TASK BRIEF: Which lines run from the one containing "and even reaching out to some" to the end of the entries? Copy them exactly, both ends included, and give nothing else.

(Transcribed page contents)
▼

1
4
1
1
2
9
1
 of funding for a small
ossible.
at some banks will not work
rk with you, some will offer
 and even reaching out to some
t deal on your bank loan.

▲

SOLUTION FOR THIS PROBLEM:
 and even reaching out to some
t deal on your bank loan.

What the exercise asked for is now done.